Overview

Efficacy Study of Selective Tibial Neurotomy in the Treatment of the Spastic Equinovarus Foot Among Adult Hemiplegic Patients

Status:
Completed
Trial end date:
2011-12-01
Target enrollment:
0
Participant gender:
All
Summary
Spastic equinovarus foot (SEF) is a major cause of disability in stroke patients. Treatments may include physical therapy, orthosis, botulinum toxin (BTX) injections and selective neurotomy. Several RCT placebo-controlled studies have demonstrated improvement in spasticity, in pain and in active ankle dorsiflexion after BTX injections. Unfortunately, BTX is an expensive treatment and its effects last about three months.
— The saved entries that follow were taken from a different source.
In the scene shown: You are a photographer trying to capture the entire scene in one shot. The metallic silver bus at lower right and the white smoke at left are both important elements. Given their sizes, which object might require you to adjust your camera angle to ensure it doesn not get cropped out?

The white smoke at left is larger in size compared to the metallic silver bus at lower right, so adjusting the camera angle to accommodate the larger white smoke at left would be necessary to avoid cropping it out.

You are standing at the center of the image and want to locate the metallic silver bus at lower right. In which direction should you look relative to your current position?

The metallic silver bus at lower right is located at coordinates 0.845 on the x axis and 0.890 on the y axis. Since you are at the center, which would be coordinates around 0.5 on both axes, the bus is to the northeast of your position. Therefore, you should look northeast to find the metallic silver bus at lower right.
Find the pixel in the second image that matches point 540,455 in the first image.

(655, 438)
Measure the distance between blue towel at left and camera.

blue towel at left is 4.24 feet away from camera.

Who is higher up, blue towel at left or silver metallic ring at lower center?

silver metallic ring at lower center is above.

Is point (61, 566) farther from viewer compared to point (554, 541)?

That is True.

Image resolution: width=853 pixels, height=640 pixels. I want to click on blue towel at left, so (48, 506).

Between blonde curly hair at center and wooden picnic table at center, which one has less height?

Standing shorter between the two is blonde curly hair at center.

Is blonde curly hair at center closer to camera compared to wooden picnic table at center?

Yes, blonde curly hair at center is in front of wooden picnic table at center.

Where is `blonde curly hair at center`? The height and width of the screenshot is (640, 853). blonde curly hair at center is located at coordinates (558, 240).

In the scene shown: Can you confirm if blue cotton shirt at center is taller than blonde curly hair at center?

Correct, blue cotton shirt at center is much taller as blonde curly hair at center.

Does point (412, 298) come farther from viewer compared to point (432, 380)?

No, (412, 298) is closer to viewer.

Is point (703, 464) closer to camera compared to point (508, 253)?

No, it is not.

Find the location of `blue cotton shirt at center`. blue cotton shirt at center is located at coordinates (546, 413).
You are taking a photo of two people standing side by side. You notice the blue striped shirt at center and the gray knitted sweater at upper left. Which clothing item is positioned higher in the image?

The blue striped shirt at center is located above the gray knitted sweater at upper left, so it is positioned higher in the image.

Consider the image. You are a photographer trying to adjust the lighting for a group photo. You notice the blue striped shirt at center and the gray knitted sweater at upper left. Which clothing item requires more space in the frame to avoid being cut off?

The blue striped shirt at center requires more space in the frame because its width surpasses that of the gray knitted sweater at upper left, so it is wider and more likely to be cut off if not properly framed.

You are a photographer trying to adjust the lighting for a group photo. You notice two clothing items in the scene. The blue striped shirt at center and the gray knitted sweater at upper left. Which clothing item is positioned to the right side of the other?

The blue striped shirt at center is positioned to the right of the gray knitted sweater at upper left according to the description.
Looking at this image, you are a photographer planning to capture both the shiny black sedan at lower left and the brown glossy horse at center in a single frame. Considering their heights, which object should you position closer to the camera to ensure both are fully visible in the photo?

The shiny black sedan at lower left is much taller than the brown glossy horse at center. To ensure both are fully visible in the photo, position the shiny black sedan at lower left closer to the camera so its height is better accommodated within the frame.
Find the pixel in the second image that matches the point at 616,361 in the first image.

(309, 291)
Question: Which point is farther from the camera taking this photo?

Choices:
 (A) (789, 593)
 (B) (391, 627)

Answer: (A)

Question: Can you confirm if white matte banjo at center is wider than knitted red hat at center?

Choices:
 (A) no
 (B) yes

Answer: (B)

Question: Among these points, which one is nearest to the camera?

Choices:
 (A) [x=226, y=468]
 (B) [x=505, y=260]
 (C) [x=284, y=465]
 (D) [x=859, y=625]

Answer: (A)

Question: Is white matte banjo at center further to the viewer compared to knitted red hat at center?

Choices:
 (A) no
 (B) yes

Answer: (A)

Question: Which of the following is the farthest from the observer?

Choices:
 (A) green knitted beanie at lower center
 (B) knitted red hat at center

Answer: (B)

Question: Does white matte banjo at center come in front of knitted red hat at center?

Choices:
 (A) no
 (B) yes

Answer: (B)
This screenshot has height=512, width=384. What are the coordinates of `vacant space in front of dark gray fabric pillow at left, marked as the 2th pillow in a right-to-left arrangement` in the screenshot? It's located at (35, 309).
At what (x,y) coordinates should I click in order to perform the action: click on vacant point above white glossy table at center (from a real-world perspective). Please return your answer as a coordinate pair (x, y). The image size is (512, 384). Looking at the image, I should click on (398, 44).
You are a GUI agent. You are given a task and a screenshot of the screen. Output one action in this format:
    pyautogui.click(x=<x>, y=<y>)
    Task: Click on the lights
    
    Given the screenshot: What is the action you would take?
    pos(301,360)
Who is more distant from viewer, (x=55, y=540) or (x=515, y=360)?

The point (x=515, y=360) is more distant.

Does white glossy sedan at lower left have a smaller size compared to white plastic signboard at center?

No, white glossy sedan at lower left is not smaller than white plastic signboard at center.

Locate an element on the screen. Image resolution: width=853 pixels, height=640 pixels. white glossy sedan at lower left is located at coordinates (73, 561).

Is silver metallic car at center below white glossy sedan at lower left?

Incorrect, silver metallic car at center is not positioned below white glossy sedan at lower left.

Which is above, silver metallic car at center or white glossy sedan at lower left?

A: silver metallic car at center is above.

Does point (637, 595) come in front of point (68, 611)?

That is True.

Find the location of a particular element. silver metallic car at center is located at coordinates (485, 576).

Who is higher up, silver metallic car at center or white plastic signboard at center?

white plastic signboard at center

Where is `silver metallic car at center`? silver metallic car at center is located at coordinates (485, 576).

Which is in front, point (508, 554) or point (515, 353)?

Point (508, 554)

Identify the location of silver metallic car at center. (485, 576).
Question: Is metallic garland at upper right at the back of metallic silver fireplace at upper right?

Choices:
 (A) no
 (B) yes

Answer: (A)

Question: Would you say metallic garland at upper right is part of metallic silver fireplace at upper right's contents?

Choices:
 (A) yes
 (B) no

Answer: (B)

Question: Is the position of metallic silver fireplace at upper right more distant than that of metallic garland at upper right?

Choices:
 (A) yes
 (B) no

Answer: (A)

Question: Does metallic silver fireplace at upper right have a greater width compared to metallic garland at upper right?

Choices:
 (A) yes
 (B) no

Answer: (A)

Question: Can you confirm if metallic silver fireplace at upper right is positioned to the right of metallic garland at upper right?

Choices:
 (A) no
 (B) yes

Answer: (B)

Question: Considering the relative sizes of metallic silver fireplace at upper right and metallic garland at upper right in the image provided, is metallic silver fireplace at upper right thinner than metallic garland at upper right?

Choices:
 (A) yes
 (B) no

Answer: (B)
Selective neurotomy consists in a partial section of the motor nerve innervating spastic muscles responsible for the SEF, leading to a permanent treatment of the SEF. Until now, neurotomy has only been assessed by observational case-report studies and has never been submitted to a RCT. The aim of our study is to evaluate the benefits of selective tibial neurotomy in case of SEF according to the 3 domains of the ICF, by comparing it with BTX injections, among a prospective, randomized, controlled single blind study: it would allow to promote a permanent and cost-effective treatment in case of SEF.
Phase:
Phase 3
Accepts Healthy Volunteers?
No
Details
Lead Sponsor:
Cliniques universitaires Saint-Luc- Université Catholique de Louvain
Collaborator:
Fonds National de la Recherche Scientifique
Treatments:
abobotulinumtoxinA
Botulinum Toxins
Botulinum Toxins, Type A
incobotulinumtoxinA
onabotulinumtoxinA
Criteria
Inclusion Criteria:

- Chronic stroke patients (more than 6 months after stroke)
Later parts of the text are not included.